Education (Scotland) Act 1962
- Parliament of the United Kingdom
- Long title: An Act to consolidate the enactments relating to education in Scotland.
- Citation: 10 & 11 Eliz. 2. c. 47
- Territorial extent: Scotland

Dates
- Royal assent: 1 August 1962
- Commencement: 1 October 1962
- Repealed: 1 September 1980

Other legislation
- Amends: See § Repealed enactments
- Repeals/revokes: See § Repealed enactments
- Amended by: Education (Scotland) Act 1963; Statute Law Revision (Consequential Repeals) Act 1965; Social Work (Scotland) Act 1968; Statute Law (Repeals) Act 1974; Statute Law (Repeals) Act 1978; Education (Scotland) Act 1980;
- Relates to: Education Act 1962;

Status: Partially repealed

Text of statute as originally enacted

= Education (Scotland) Act 1962 =

Act of the Parliament of the United Kingdom

The Education (Scotland) Act 1962 (10 & 11 Eliz. 2. c. 47) is an act of the Parliament of the United Kingdom that consolidated enactments relating to education in Scotland.

== Provisions ==
=== Repealed enactments ===
Section 147 of the act repealed 11 enactments, listed in the eighth schedule to the act.
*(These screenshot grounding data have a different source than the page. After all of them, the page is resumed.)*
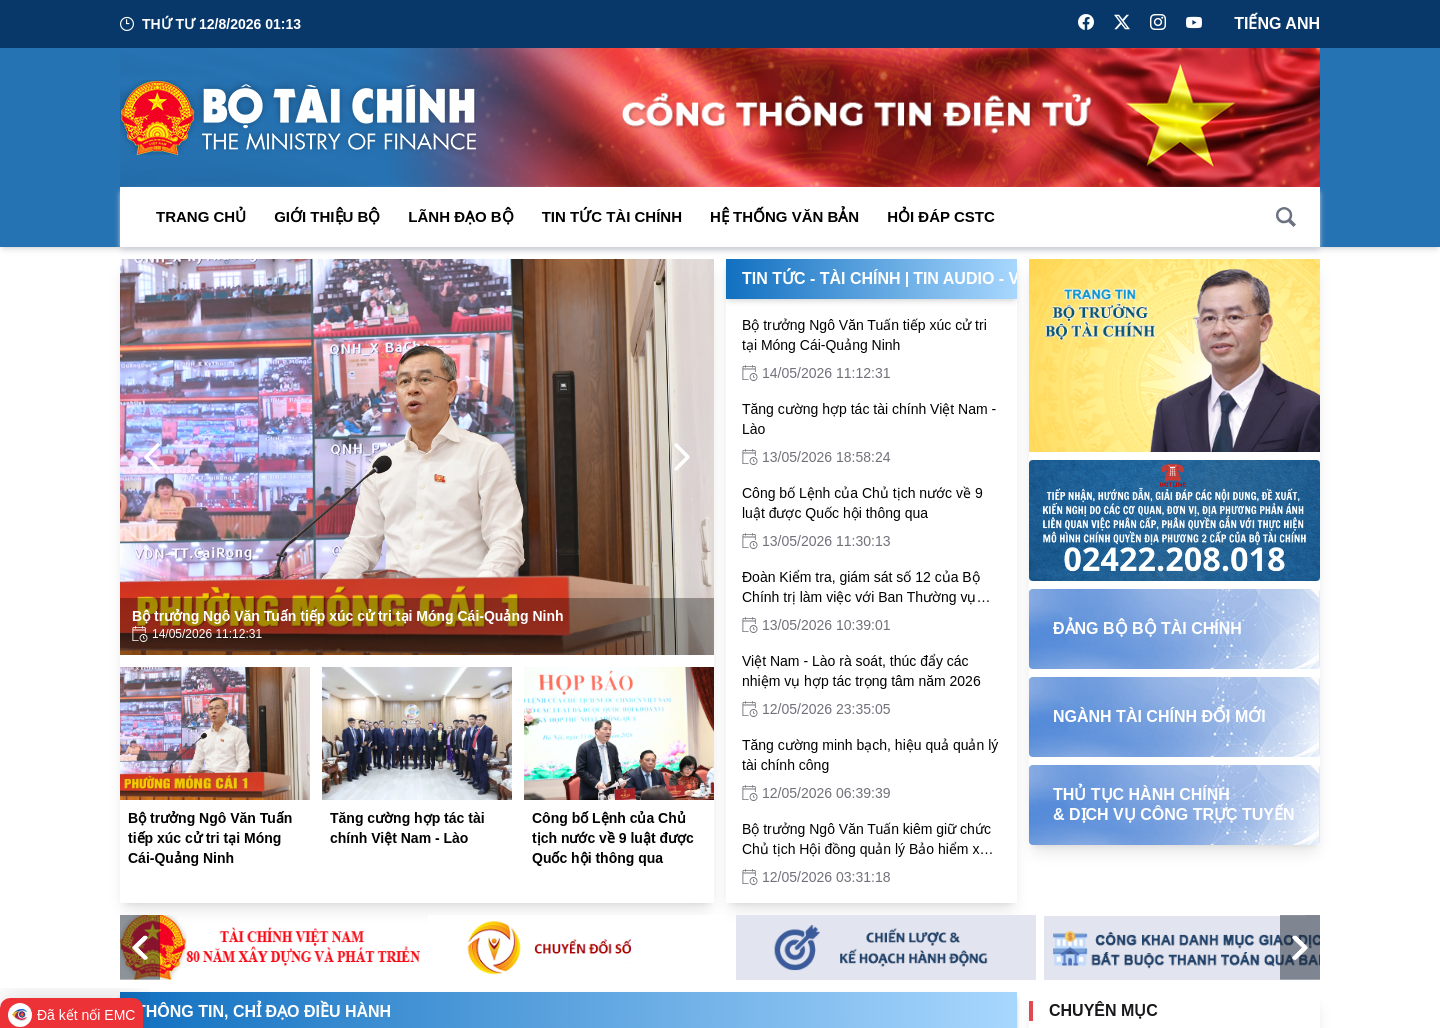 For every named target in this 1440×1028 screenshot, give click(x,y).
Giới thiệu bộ (327, 216)
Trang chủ (201, 216)
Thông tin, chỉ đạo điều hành (263, 1011)
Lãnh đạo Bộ (460, 216)
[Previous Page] (152, 457)
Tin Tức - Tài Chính (821, 278)
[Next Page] (682, 457)
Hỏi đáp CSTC (941, 216)
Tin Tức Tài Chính (612, 216)
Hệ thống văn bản (784, 216)
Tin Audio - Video (985, 278) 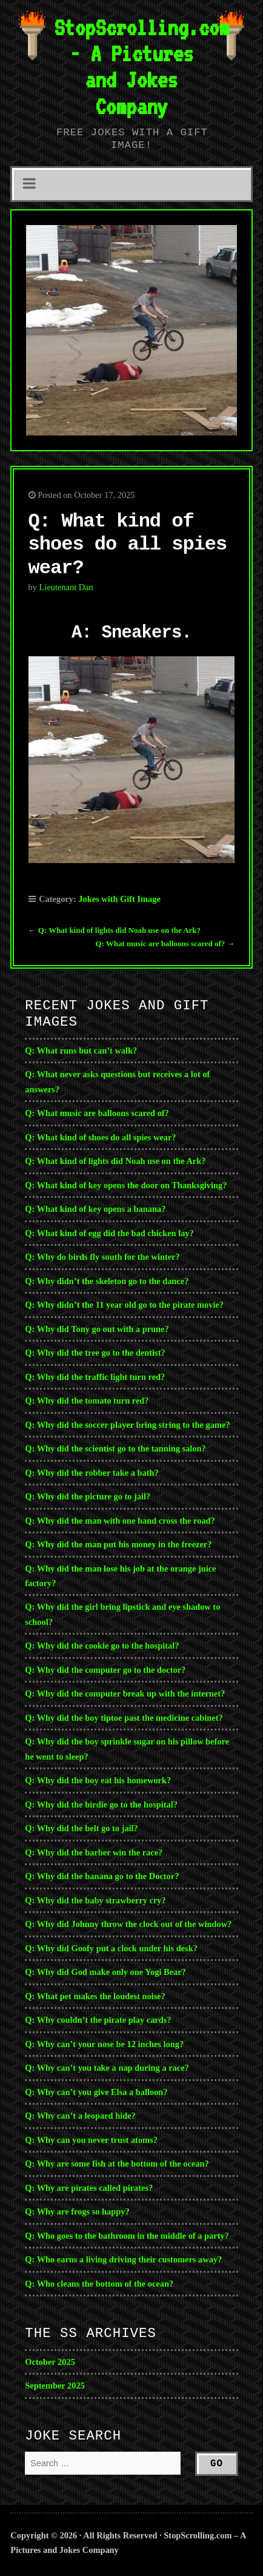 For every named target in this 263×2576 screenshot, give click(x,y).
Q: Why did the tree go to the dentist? (95, 1352)
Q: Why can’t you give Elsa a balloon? (96, 2092)
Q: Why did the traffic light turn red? (95, 1377)
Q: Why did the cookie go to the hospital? (102, 1645)
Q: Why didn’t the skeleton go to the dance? (106, 1281)
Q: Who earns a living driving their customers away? (123, 2259)
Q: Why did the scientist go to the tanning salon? (115, 1448)
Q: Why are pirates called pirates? (89, 2188)
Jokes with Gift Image (119, 899)
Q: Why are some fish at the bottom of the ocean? (116, 2163)
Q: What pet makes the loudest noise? (95, 1996)
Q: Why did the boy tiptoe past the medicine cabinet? (123, 1718)
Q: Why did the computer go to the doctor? (105, 1670)
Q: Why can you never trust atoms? (91, 2140)
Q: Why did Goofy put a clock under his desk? (111, 1948)
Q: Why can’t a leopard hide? (80, 2115)
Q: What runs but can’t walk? (81, 1050)
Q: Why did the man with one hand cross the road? (120, 1520)
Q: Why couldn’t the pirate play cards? (98, 2020)
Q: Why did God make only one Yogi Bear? (105, 1972)
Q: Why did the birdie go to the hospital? (101, 1804)
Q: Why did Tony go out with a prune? (96, 1329)
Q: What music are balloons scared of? (160, 943)
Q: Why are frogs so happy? (77, 2211)
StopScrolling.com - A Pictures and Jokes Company (141, 66)
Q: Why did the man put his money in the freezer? (118, 1544)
| Citation | Short title | Extent of repeal |
|---|---|---|
| 8 & 9 Geo. 5. c. 48 | Education (Scotland) Act 1918 | The whole act so far as unrepealed. |
| 9 & 10 Geo. 6. c. 72 | Education (Scotland) Act 1946 | The whole act so far as unrepealed. |
| 10 & 11 Geo. 6. c. 27 | National Health Service (Scotland) Act 1947 | Eleventh Schedule, Part I, in so far as it relates to the Education (Scotland) Act, 1946. |
| 12, 13 & 14 Geo. 6. c. 19 | Education (Scotland) Act 1949 | The whole act. |
| 12, 13 & 14 Geo. 6. c. 94 | Criminal Justice (Scotland) Act 1949 | Twelfth Schedule, in so far as it relates to the Education (Scotland) Act, 1946. |
| 4 & 5 Eliz. 2. c. 53 | Teachers (Superannuation) Act 1956 | Sections twenty-seven to thirty-six so far as unrepealed; in section forty, the words "or the Education (Scotland) Acts, 1939 to 1956". |
| 4 & 5 Eliz. 2. c. 75 | Education (Scotland) Act 1956 | The whole act. |
| 6 & 7 Eliz. 2. c. 64 | Local Government and Miscellaneous Financial Provisions (Scotland) Act 1958 | In section five, subsections (1) and (3); section fourteen; in the Fourth Schedule, in Part I, paragraph 6; in Part III, paragraph 24, in so far as it relates to paragraph 6 of Part I; in the Fifth Schedule, paragraphs 2 to 7. |
| 7 & 8 Eliz. 2. c. 72 | Mental Health Act 1959 | The Eighth Schedule, Part II, in so far as it relates to the Education (Scotland) Act, 1946. |
| 8 & 9 Eliz. 2. c. 61 | Mental Health (Scotland) Act 1960 | Section eleven; the First Schedule; the Fifth Schedule, in so far as it relates to the Education (Scotland) Act, 1945, the Education (Scotland) Act, 1946, the Education (Scotland) Act, 1949. |
| 10 & 11 Eliz. 2. c. 12 | Education Act 1962 | Sections five, six and ten. |

== Subsequent developments ==
Schedule 8 to the act, together with words in section 147, were repealed by section 1 of, and part XI of the schedule to, the Statute Law (Repeals) Act 1974, which came into force on 27 June 1974.

The whole act, except sections 136 and 137, subsections (7), (16), (18), (19), (33) and (42) of section 145, section 149(1) and (2) and section 148(2) and schedule 9 so far as they relate to section 136, was repealed by section 136(3) of, and schedule 5 to, the Education (Scotland) Act 1980, which came into force on 1 September 1980.